So, I was poking around some old journal entries today, and found
this gem1 from 2012. It's me, saying I'd like to start a dance, host something regular. A chance for my friends to get together with me and do a wide variety of fun stuff.
It's from me not-quite-a-year out of college. Bright and a little naive and always the kind of optimistic that says "what if I could get all my friends to come dance with me!?". Not really thinking about the stress of balancing schedules and the difficulties in advertising and promoting and ensuing the regulars have reasons to come back and the new people have reasons to try it out and everyone can have some fun. I do appreciate the part where I say "in an ideal world I'd just pay for it myself".
It took me twelve and a half years after that post to have the first instance of GenderFree SCD in Somerville. It's not Oella North --this is not an open format "whatever kinds of dance we feel like" melange. It's just Scottish, with a waltz thrown in at the end.

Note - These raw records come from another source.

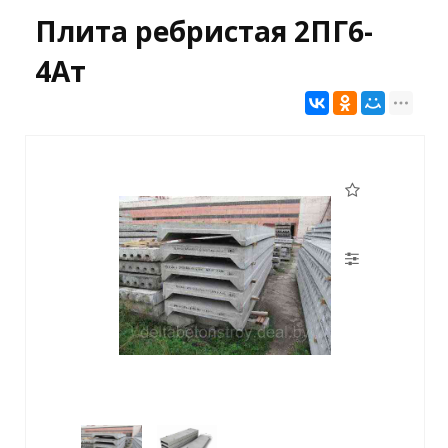
Плита ребристая 2ПГ6-
4Ат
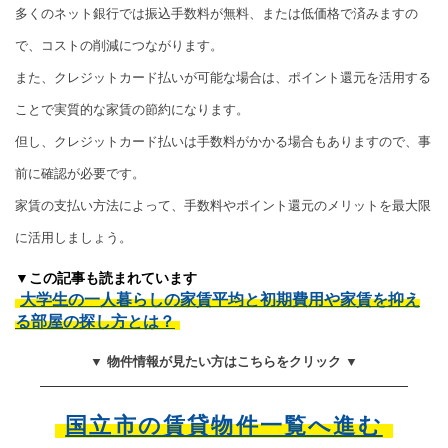
多くのネット銀行では振込手数料が無料、または低価格で済みますの
で、コストの削減につながります。
また、クレジットカード払いが可能な場合は、ポイント還元を活用する
ことで実質的な家賃の節約になります。
但し、クレジットカード払いは手数料がかかる場合もありますので、事
前に確認が必要です。
家賃の支払い方法によって、手数料やポイント還元のメリットを最大限
に活用しましょう。
▼この記事も読まれています
大学生の一人暮らしの家賃平均と初期費用や家賃を抑え
る部屋の探し方とは？
▼ 物件情報が見たい方はこちらをクリック ▼
国立市の賃貸物件一覧へ進む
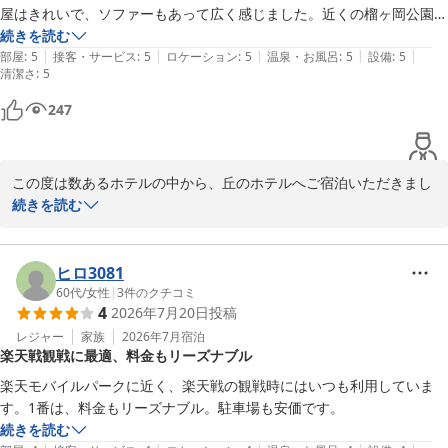
屋はきれいで、ソファーもあって広く感じました。近くの榴ヶ岡公園も
化粧水や乳液なども用意してあり、清潔感もあり、心遣いを感じまし
2026-05-31
よかったです。

続きを読む
た。
|
|
|
|
|
また、なにかで仙台に来ることがあったら泊まりたいです。
部屋
:
5
接客・サービス
:
5
ロケーション
:
5
温泉・お風呂
:
5
設備
:
5
清潔さ
:
5
247
この度は数あるホテルの中から、丘のホテルへご宿泊いただきまし
て、誠にありがとうございます。

続きを読む
また、お忙しい中、クチコミをお寄せいただきましたこと、重ねて
御礼申し上げます。

ヒロ3081
当ホテルは、仙台駅の東口に近い距離にあり、『榴岡公園』や『コ
60代
/
女性
|
3
件のクチコミ
4
2026年7月20日
投稿
ンビニ』『仙台サンプラザホール』『楽天最強モバイルパ－ク』が
徒歩圏内の立地ということもあり、野球観戦やコンサート、スポー
レジャー
家族
2026年7月
宿泊
楽天戦観戦に最適、料金もリーズナブル
ツイベント等でご利用くださるお客様も大変多く、たくさんのお客
様にご好評いただいております。

楽天モバイルパークに近く、楽天戦の観戦時にはいつも利用していま
す。1番は、料金もリーズナブル。駐車場も安価です。
お客様からは、お褒めの言葉を頂戴し、スタッフ一同、安堵いたし
続きを読む
ました。ご満足していただけたようで、何よりでございます。
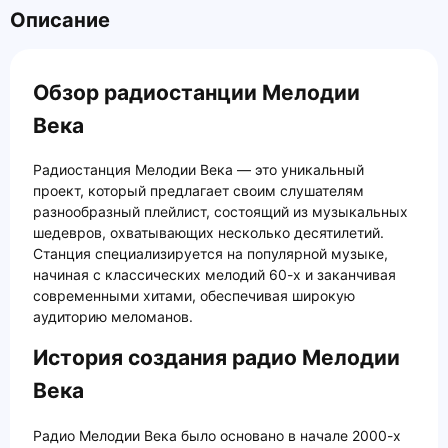
Описание
Обзор радиостанции Мелодии
Века
Радиостанция Мелодии Века — это уникальный
проект, который предлагает своим слушателям
разнообразный плейлист, состоящий из музыкальных
шедевров, охватывающих несколько десятилетий.
Станция специализируется на популярной музыке,
начиная с классических мелодий 60-х и заканчивая
современными хитами, обеспечивая широкую
аудиторию меломанов.
История создания радио Мелодии
Века
Радио Мелодии Века было основано в начале 2000-х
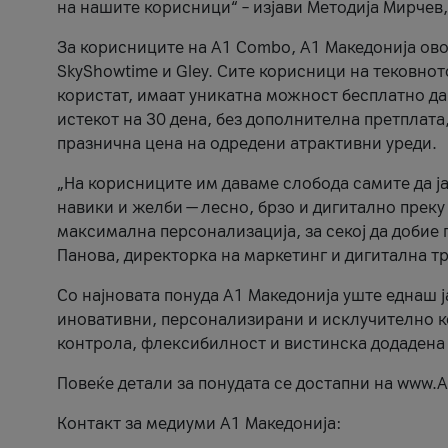
на нашите корисници“ – изјави Методија Мирчев
За корисниците на A1 Combo, А1 Македонија овоз
SkyShowtime и Gley. Сите корисници на тековно
користат, имаат уникатна можност бесплатно да 
истекот на 30 дена, без дополнителна претплата
празнична цена на одредени атрактивни уреди.
„На корисниците им даваме слобода самите да ја
навики и желби — лесно, брзо и дигитално преку
максимална персонализација, за секој да добие 
Панова, директорка на маркетинг и дигитална т
Со најновата понуда А1 Македонија уште еднаш ј
иновативни, персонализирани и исклучително к
контрола, флексибилност и вистинска додадена
Повеќе детали за понудата се достапни на www.А
Контакт за медиуми А1 Македонија:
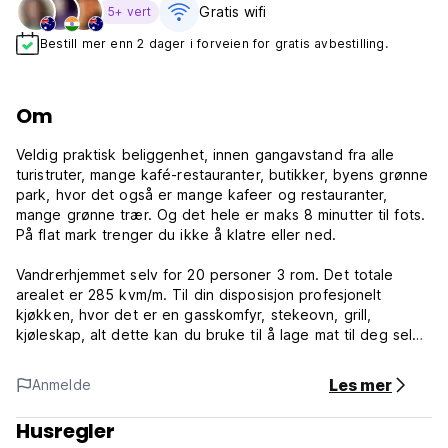
Gratis wifi‎
5+ vert
Bestill mer enn 2 dager i forveien for gratis avbestilling.
Om
Veldig praktisk beliggenhet, innen gangavstand fra alle
turistruter, mange kafé-restauranter, butikker, byens grønne
park, hvor det også er mange kafeer og restauranter,
mange grønne trær. Og det hele er maks 8 minutter til fots.
På flat mark trenger du ikke å klatre eller ned.
Vandrerhjemmet selv for 20 personer 3 rom. Det totale
arealet er 285 kvm/m. Til din disposisjon profesjonelt
kjøkken, hvor det er en gasskomfyr, stekeovn, grill,
kjøleskap, alt dette kan du bruke til å lage mat til deg selv
og vennene dine.
Les mer
Anmelde
Vandrerhjemmet har mange forskjellige områder hvor du kan
drikke kaffe, te eller spise lunsj. Hvis du trenger å jobbe, er
Husregler
det et spesielt område for dette, hvor du vil føle deg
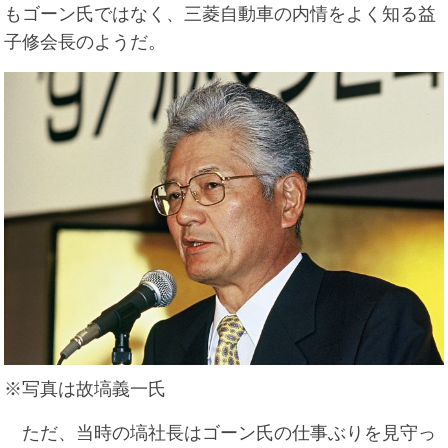
もゴーン氏ではなく、三菱自動車の内情をよく知る益
子修会長のようだ。
※写真は故塙義一氏
ただ、当時の塙社長はゴーン氏の仕事ぶりを見守っ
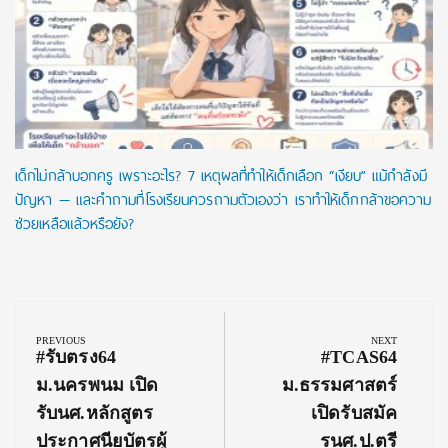
เด็กไม่กล้าบอกครู เพราะอะไร? 7 เหตุผลที่ทำให้เด็กเลือก “เงียบ” แม้กำลังมี
ปัญหา — และคำถามที่โรงเรียนควรถามตัวเองว่า เราทำให้เด็กกล้าขอความ
ช่วยเหลือแล้วหรือยัง?
Post
navigation
PREVIOUS
NEXT
Previous
Next
#รับตรง64
#TCAS64
Post:
Post:
ม.นครพนม เปิด
ม.ธรรมศาสตร์
รับนศ.หลักสูตร
เปิดรับสมัค
ประกาศนียบัตรผู้
รนศ.ป.ตรี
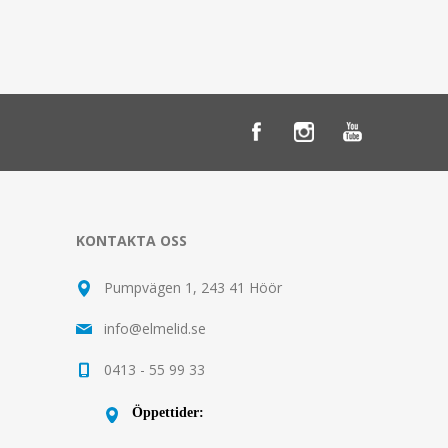
KONTAKTA OSS
Pumpvägen 1, 243 41 Höör
info@elmelid.se
0413 - 55 99 33
Öppettider:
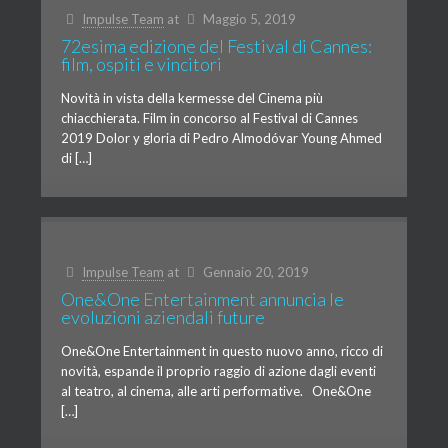
Impulse Team
at
Maggio 5, 2019
72esima edizione del Festival di Cannes:
film, ospiti e vincitori
Novità in vista della kermesse del Cinema più
chiacchierata. Film in concorso al Festival di Cannes
2019 Dolor y gloria di Pedro Almodóvar Young Ahmed
di […]
Impulse Team
at
Gennaio 20, 2019
One&One Entertainment annuncia le
evoluzioni aziendali future
One&One Entertainment in questo nuovo anno, ricco di
novità, espande il proprio raggio di azione dagli eventi
al teatro, al cinema, alle arti performative. One&One
[…]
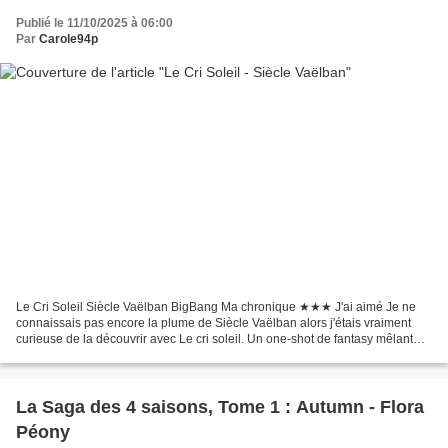
Publié le 11/10/2025 à 06:00
Par
Carole94p
Le Cri Soleil Siècle Vaëlban BigBang Ma chronique ★★★ J'ai aimé Je ne
connaissais pas encore la plume de Siècle Vaëlban alors j'étais vraiment
curieuse de la découvrir avec Le cri soleil. Un one-shot de fantasy mêlant
réécriture, monde post-apocalyptique...
La Saga des 4 saisons, Tome 1 : Autumn - Flora
Péony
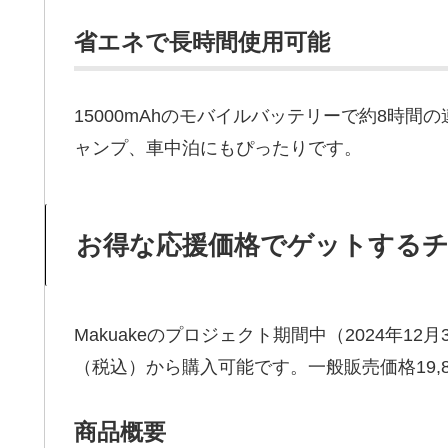
省エネで長時間使用可能
15000mAhのモバイルバッテリーで約8時
ャンプ、車中泊にもぴったりです。
お得な応援価格でゲットする
Makuakeのプロジェクト期間中（2024年12月3
（税込）から購入可能です。一般販売価格19,
商品概要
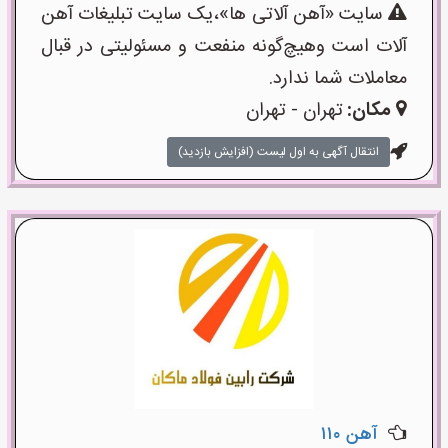
سایت «آهن آلاتی ها»،یک سایت تبلیغات آهن
آلات است وهیچ‌گونه منفعت و مسئولیتی در قبال
معاملات شما ندارد.
مکان:
تهران - تهران
انتقال آگهی به اول لیست (افزایش بازدید)
آهن ۱۱۰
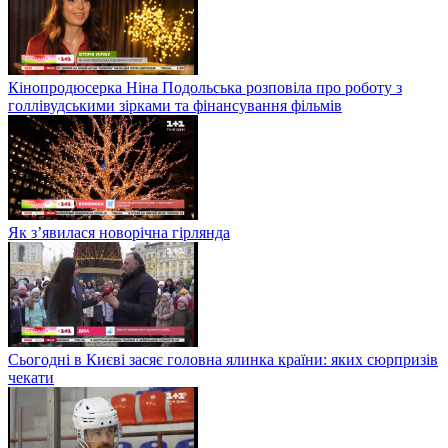
Кінопродюсерка Ніна Подольська розповіла про роботу з
голлівудськими зірками та фінансування фільмів
Як з’явилася новорічна гірлянда
Сьогодні в Києві засяє головна ялинка країни: яких сюрпризів
чекати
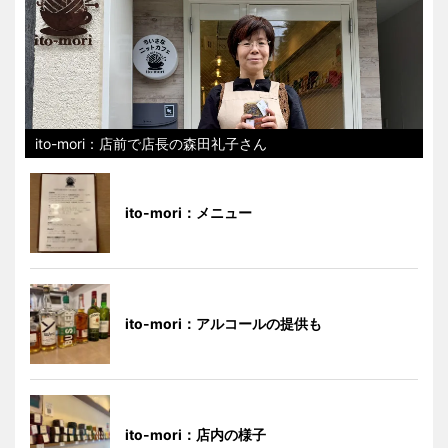
ito-mori：店前で店長の森田礼子さん
ito-mori：メニュー
ito-mori：アルコールの提供も
ito-mori：店内の様子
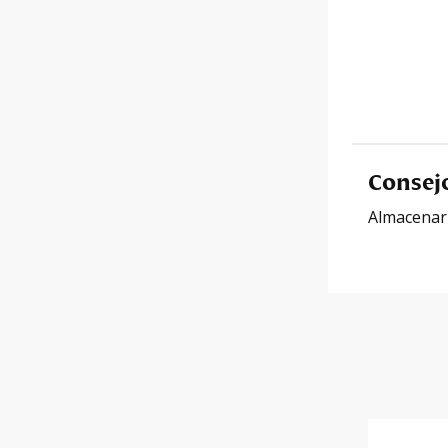
Consej
Almacenar e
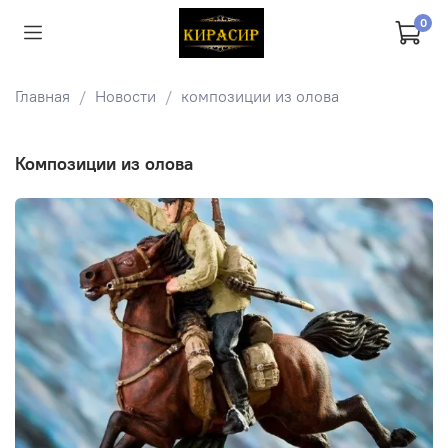
0
Главная
Новости
композиции из олова
композиции из олова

But tonight I was one of twelve dancers, and it was a week with no "newbies" as it were. I looked around at one point and my brain said "I am here with my friends!" and that is true, that is what it is. One of the friends is someone I only met because of this, because she found it random and started attending regularly. Some of the friends primarily do other dance forms, and this is how I am slowly dragging them into SCD. Some of the friends are more experienced than me. One of the friends is my high school friend!
It was twelve tonight, and I think at least 2/3 of the April nights had seven couples. This wasn't even everyone who's shown up more than a few times! I have _regulars_ and I have enough regulars that it feels increasingly like I have something _sustainable_. There are still more steps to go to reach the highest dreams, but oh gods, the dreams that have already come true are so amazing!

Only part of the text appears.